▶ Work instructions
Your copy of the data should match it exactly, leaving out only the pictures.

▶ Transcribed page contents
--- START ---

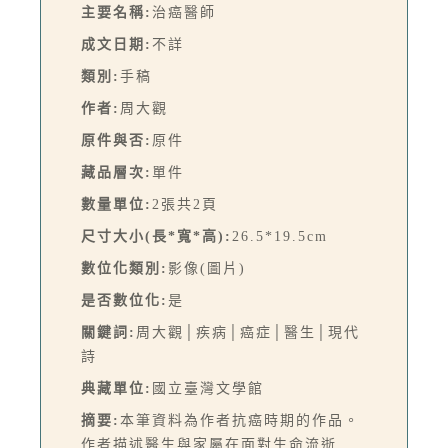
主要名稱:
治癌醫師
成文日期:
不詳
類別:
手稿
作者:
周大觀
原件與否:
原件
藏品層次:
單件
數量單位:
2張共2頁
尺寸大小(長*寬*高):
26.5*19.5cm
數位化類別:
影像(圖片)
是否數位化:
是
關鍵詞:
周大觀│疾病│癌症│醫生│現代
詩
典藏單位:
國立臺灣文學館
摘要:
本筆資料為作者抗癌時期的作品。
作者描述醫生與家屬在面對生命流逝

--- END ---

▶ Your solution
主要名稱:
治癌醫師
成文日期:
不詳
類別:
手稿
作者:
周大觀
原件與否:
原件
藏品層次:
單件
數量單位:
2張共2頁
尺寸大小(長*寬*高):
26.5*19.5cm
數位化類別:
影像(圖片)
是否數位化:
是
關鍵詞:
周大觀│疾病│癌症│醫生│現代
詩
典藏單位:
國立臺灣文學館
摘要:
本筆資料為作者抗癌時期的作品。
作者描述醫生與家屬在面對生命流逝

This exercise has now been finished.